> Directions for this task:
Only lines containing the word "Data" are needed; pull them out of the material.
================================
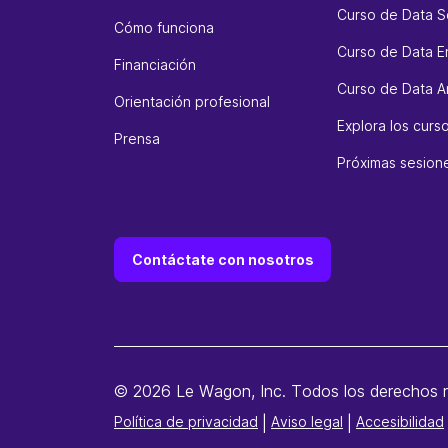
Curso de Data S
Cómo funciona
Curso de Data E
Financiación
Curso de Data An
Orientación profesional
Explora los cur
Prensa
Próximas sesion
Contáctate con nosotros
© 2026 Le Wagon, Inc. Todos los derechos 
Política de privacidad
|
Aviso legal
|
Accesibilidad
================================
> Written response:
Curso de Data S
Curso de Data E
Curso de Data An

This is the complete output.